Окруженный старым садом, когда-то регулярным, но давно уже запущенным, дом похож был на загородный дворец вельмож екатерининских.

В больших сенях, с колоннами и мраморной лестницей, седые слуги дремали, вязали чулки или читали псалтырь вполголоса. В обширных залах штофные обои на стенах полиняли и выцвели. Хрустальные подвески на люстрах, прозрачно-темные, как дымчатые топазы, тускло мерцали, дрожа и звеня, когда кто-нибудь шел по комнате. Огромные голландские печи из голубых изразцов были жарко натоплены. Во всех покоях накурено смолкою и тишина мертвая.

Бабушкина комната - угольная. Стены боскетом расписаны. Здесь, как в лавке старьевщика, шифоньерки, этажерки, стеклянные шкапчики с фарфоровыми куколками, круглые столики с медной решеткой, пузатые комоды с китайской инкрустацией - все напоминало о веке ином. На окнах - низенькие ширмочки с малиновыми стеклами, кидавшими на все предметы и лица нежный отсвет розовый, похожий на вечный закат. У одного из окон - клетка и подставка с шестом для белого, с желтым хохолком, попугая, Потапа Потапыча.

Бабушка была маленькая, сухенькая старушка с очень бледным, точно восковым, лицом, как у покойника: казалось, пролежала сутки в гробу, встала и опять начала жить. Всегда в туалете - шелковом платье стального цвета, с рюшевым бароком около шеи, в белом тюлевом, с широким рюшем, чепце, в глянцевитых мелких фальшивых букольках - en grappes de raisin; меховая кацавейка на плечах: старушка вечно зябла. За полчаса перед тем, как ей выйти из спальни, особая немка-приживалка, жирная, как купеческая лошадь, садилась в кресло и нагревала место.

Бабушка в кресле сидела прямо, несмотря на множество подушечек, шерстяных, шелковых и бисерных.
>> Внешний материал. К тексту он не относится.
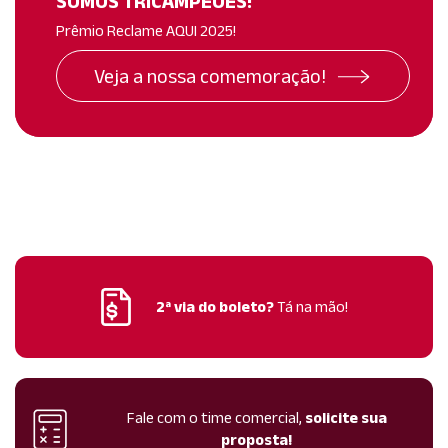
SOMOS TRICAMPEÕES!
Prêmio Reclame AQUI 2025!
Veja a nossa comemoração!
2ª via do boleto?
Tá na mão!
Fale com o time comercial,
solicite sua
proposta!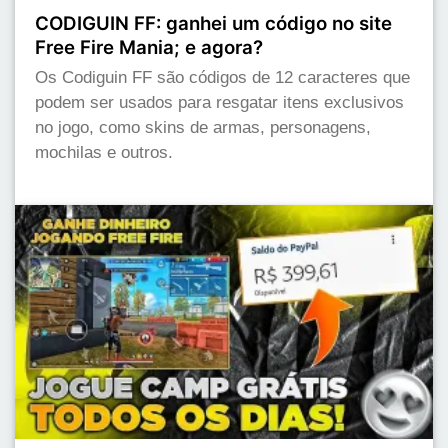
CODIGUIN FF: ganhei um código no site
Free Fire Mania; e agora?
Os Codiguin FF são códigos de 12 caracteres que
podem ser usados para resgatar itens exclusivos
no jogo, como skins de armas, personagens,
mochilas e outros.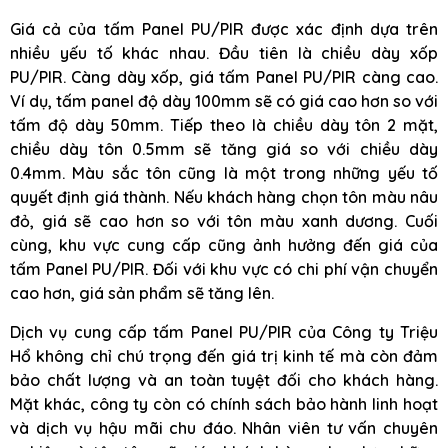
Giá cả của tấm Panel PU/PIR được xác định dựa trên
nhiều yếu tố khác nhau. Đầu tiên là chiều dày xốp
PU/PIR. Càng dày xốp, giá tấm Panel PU/PIR càng cao.
Ví dụ, tấm panel độ dày 100mm sẽ có giá cao hơn so với
tấm độ dày 50mm. Tiếp theo là chiều dày tôn 2 mặt,
chiều dày tôn 0.5mm sẽ tăng giá so với chiều dày
0.4mm. Màu sắc tôn cũng là một trong những yếu tố
quyết định giá thành. Nếu khách hàng chọn tôn màu nâu
đỏ, giá sẽ cao hơn so với tôn màu xanh dương. Cuối
cùng, khu vực cung cấp cũng ảnh hưởng đến giá của
tấm Panel PU/PIR. Đối với khu vực có chi phí vận chuyển
cao hơn, giá sản phẩm sẽ tăng lên.
Dịch vụ cung cấp tấm Panel PU/PIR của Công ty Triệu
Hổ không chỉ chú trọng đến giá trị kinh tế mà còn đảm
bảo chất lượng và an toàn tuyệt đối cho khách hàng.
Mặt khác, công ty còn có chính sách bảo hành linh hoạt
và dịch vụ hậu mãi chu đáo. Nhân viên tư vấn chuyên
Рядом с нею, на столике, стояла коробочка с пудрою: старушка часто пудрилась и потом утиралась платочком или шкуркою из пузыря, домодельною. На круглой скамеечке, у ног ее, лежала, свернувшись, белая болонка Фиделька, презлая.

- Скажи, зачем ты так трясешь подносом? - спрашивала бабушка, когда поутру девка Марфушка подавала ей чай.

- Фиделька больно ноги кусает.

- Должно ли из-за этого трясти подносом? - удивлялась Наталья Кирилловна.

Была очень мнительна; при малейшем нездоровье ложилась в постель и привязывала к "пульсам" уксусные тряпочки. Не любила слышать о покойниках. Старая приживалка Захаровна прослышит, бывало, что кто-нибудь умер, придет к ней в спальню и шепнет на ухо.

- Молчи, что я знаю. Ты мне не говорила, слышишь! - строго скажет ей бабушка.